5, original, hi from 4

然后，看看使用缓冲通道会发生什么。例如,

package main


import "fmt"


func main() {
c := make(chan string, 5+1)
for i := 0; i < 5; i++ {
go func(i int) {
msg := <-c
c <- fmt.Sprintf("%s, hi from %d", msg, i)
}(i)
}
c <- "original"
fmt.Println(<-c)
}

Output:

original

你也应该能解释这些案子。

小开

最佳答案

是的，这很复杂，但是有一些经验法则可以让事情看起来更简单。

比起访问全局范围内的通道，我们更喜欢使用形式参数来表示传递给 go 例程的通道 。你可以通过这种方式得到更多的编译器检查，而且模块性也更好。
避免在同一频道阅读和写作(包括主频道)。否则，死锁的风险要大得多。

下面是程序的另一个版本，它应用了这两条原则。这个案例展示了一个频道中的多个作者和一个读者:

c := make(chan string) for i := 1; i <= 5; i++ { go func(i int, co chan<- string) { for j := 1; j <= 5; j++ { co <- fmt.Sprintf("hi from %d.%d", i, j) } }(i, c) } for i := 1; i <= 25; i++ { fmt.Println(<-c) }

Http://play.golang.org/p/quqn7xeplw

It creates the five go-routines writing to a single channel, each one writing five times.
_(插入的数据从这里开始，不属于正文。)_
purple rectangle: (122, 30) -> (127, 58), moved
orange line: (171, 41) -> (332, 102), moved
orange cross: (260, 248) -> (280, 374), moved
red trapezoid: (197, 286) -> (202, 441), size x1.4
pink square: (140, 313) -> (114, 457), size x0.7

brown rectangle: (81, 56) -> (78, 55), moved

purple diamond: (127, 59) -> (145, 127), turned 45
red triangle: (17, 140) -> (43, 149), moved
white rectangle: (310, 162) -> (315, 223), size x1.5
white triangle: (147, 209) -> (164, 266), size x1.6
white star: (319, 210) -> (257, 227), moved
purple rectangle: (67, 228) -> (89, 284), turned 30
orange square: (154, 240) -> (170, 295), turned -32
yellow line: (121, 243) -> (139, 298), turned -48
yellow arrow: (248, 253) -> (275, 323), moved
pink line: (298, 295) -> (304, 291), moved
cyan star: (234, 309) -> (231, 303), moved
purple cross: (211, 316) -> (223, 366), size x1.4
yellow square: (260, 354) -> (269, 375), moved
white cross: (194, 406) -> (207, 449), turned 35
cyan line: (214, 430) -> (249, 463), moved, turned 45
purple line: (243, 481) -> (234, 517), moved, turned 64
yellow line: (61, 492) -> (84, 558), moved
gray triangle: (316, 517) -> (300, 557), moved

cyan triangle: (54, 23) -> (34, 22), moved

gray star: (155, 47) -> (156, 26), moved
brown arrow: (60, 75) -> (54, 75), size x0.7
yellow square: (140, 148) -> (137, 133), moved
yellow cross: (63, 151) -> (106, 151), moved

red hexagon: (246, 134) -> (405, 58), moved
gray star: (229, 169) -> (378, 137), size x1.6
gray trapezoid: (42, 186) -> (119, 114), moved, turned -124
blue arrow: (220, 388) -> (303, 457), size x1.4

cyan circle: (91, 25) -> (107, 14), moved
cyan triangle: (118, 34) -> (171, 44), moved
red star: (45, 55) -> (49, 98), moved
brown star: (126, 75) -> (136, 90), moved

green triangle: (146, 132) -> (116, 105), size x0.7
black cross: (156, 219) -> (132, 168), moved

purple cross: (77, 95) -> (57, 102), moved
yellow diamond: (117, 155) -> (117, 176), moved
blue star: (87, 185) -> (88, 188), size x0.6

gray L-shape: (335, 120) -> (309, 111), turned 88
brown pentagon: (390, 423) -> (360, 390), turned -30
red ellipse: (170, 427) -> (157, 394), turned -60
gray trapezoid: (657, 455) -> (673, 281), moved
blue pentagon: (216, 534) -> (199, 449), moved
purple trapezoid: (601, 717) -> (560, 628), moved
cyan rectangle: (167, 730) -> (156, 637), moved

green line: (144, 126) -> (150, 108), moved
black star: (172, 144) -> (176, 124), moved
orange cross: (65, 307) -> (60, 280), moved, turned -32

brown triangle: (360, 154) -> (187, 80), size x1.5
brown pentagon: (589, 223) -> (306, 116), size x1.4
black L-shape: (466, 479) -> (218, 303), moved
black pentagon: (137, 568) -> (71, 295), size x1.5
The main go-routine reads all twenty five messages - you may notice that the order they appear in is often not sequential (i.e. the concurrency is evident).

这个示例演示了 Go 频道的一个特性: 可以让多个作者共享一个频道; Go 将自动交织消息。

这同样适用于一个频道上的一个作者和多个读者，如下面的第二个示例所示:

c := make(chan int) var w sync.WaitGroup w.Add(5) for i := 1; i <= 5; i++ { go func(i int, ci <-chan int) { j := 1 for v := range ci { time.Sleep(time.Millisecond) fmt.Printf("%d.%d got %d\n", i, j, v) j += 1 } w.Done() }(i, c) } for i := 1; i <= 25; i++ { c <- i } close(c) w.Wait()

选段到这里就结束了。